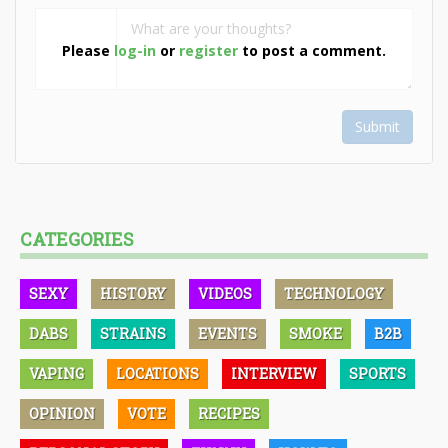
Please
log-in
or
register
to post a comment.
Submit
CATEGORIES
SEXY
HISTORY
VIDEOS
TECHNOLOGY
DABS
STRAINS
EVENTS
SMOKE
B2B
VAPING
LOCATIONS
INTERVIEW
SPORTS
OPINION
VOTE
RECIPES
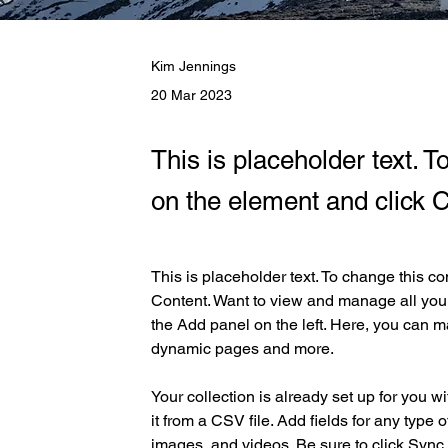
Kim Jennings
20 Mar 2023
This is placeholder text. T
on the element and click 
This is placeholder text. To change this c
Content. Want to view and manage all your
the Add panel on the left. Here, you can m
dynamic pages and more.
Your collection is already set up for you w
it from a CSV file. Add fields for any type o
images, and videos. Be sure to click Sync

-------------------------

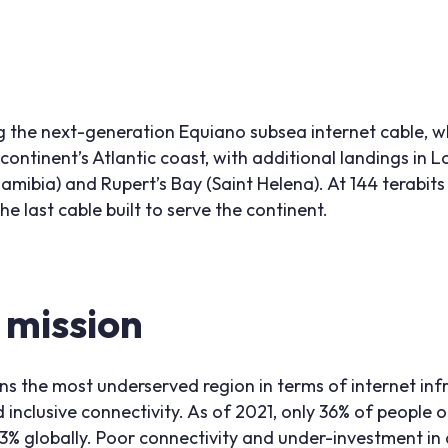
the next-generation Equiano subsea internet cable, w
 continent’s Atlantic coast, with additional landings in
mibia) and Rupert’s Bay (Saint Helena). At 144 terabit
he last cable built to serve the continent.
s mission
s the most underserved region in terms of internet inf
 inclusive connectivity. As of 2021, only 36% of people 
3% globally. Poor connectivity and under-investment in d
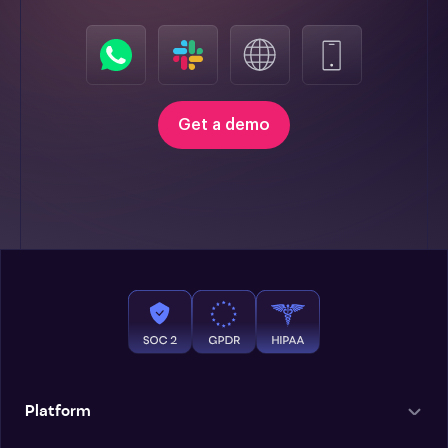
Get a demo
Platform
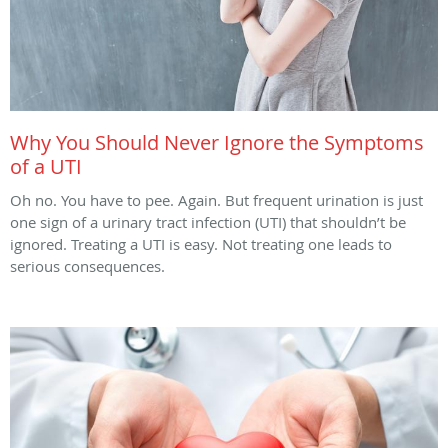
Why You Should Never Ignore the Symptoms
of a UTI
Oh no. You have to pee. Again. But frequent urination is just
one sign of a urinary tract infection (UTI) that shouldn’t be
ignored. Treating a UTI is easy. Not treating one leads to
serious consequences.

-------------------------

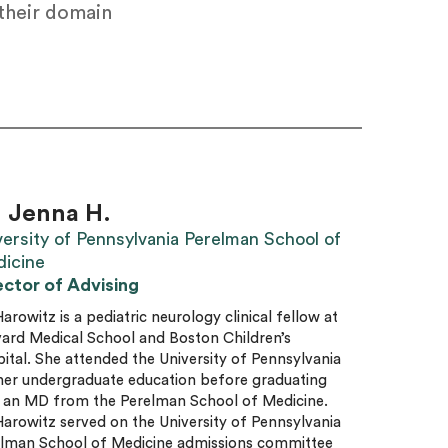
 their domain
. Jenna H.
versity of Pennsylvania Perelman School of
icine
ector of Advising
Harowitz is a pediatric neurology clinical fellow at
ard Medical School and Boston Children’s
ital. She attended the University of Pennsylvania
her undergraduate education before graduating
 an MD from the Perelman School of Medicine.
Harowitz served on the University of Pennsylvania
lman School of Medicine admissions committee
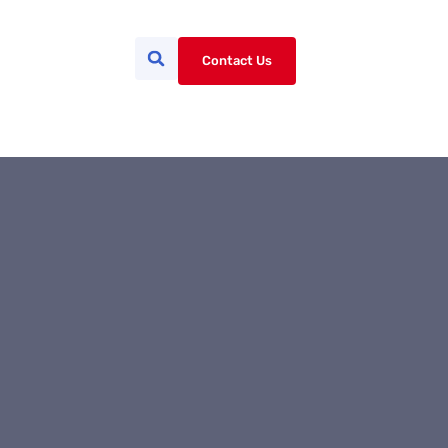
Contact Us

-------------------------

◆ **What the task asks**
Write out every line of the data that holds the word "University".

◆ **Answer to the exercise**
ital. She attended the University of Pennsylvania
Harowitz served on the University of Pennsylvania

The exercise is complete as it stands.